I suspect a fairly comprehensive history of larceny and the role of organized crime in the music business could be told through no-name compilations like Today’s Scene!: the tilted contracts, the stolen copyrights, the disappearing masters. But then, as some wise person once said, “God invented the music business to make the movie business look ethical.”

This one—“produced for General Electric by PIckwick International,” meaning perhaps that it was a freebie when you purchased a refrigerator or  stereo (or hi fi!)—plays a little fast and loose with the details. “Annabelle” is not, in fact, a song by Simon and Garfunkel but rather “Anna Belle,” a nice doo-woppy tune from 1959 by a solo Paul Simon performing as Jerry Landis. Why lie when it’s a giveaway anyway?

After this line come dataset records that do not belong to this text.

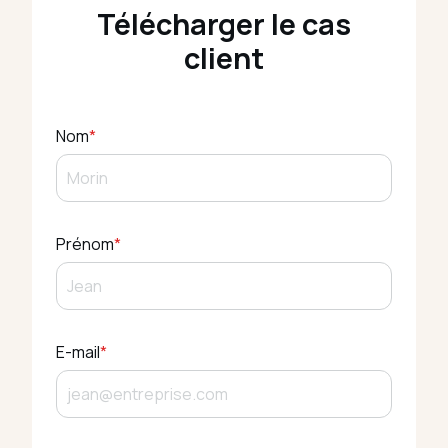
Télécharger le cas
client
Nom
*
Prénom
*
E-mail
*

“Dizzy Boy” was the first release of Bobby Goldsboro’s career, but it was recorded for Heart Records in 1961 by his band the Webs and was a local hit in their Alabama stomping grounds. This was before they became Roy Orbison’s backing band and while they still wore all-black outfits and had a spider’s web graphic on the drum. For anyone who thought the naked emotionalism of Goldsboro’s biggest hit, “Honey,” was an anomaly, “Dizzy Boy” proves it was there from the start. Indeed, the low-fi, just-barely-beyond-amateur tenor of the record makes it seem even more vulnerable a performance. It also features the cheapest guitar sound this side of Big Brother and the Holding Company—though to be fair, what the guitar is doing is pretty nifty, especially for 1961.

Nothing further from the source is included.